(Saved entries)
───
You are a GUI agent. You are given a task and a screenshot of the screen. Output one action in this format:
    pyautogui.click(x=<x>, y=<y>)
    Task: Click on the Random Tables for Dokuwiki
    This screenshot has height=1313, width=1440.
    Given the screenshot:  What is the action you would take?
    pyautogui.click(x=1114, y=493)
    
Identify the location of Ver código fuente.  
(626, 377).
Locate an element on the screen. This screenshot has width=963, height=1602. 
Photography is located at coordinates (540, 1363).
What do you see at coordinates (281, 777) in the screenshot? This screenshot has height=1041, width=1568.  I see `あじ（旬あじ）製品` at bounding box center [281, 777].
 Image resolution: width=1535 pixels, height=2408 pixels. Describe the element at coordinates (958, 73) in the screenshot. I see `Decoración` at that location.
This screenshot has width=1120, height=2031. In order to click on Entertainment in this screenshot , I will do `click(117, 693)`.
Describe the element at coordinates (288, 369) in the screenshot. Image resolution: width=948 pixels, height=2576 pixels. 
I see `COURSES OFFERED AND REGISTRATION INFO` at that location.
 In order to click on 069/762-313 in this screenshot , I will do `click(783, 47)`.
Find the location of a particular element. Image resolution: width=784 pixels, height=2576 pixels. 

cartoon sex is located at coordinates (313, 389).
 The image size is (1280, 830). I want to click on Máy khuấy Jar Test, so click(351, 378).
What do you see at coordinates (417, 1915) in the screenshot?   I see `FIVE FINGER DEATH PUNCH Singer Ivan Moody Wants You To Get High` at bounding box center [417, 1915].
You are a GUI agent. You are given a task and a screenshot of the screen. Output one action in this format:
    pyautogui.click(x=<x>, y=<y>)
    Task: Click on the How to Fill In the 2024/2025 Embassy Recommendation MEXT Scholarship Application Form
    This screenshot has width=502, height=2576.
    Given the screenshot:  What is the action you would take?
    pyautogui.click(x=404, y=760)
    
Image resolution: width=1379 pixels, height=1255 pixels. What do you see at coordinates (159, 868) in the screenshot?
───
▶ **About this exercise**
Copy out every line from the records that has the word "order".

▶ **Answer to this problem**
This screenshot has width=1120, height=2031. In order to click on Entertainment in this screenshot , I will do `click(117, 693)`.
 In order to click on 069/762-313 in this screenshot , I will do `click(783, 47)`.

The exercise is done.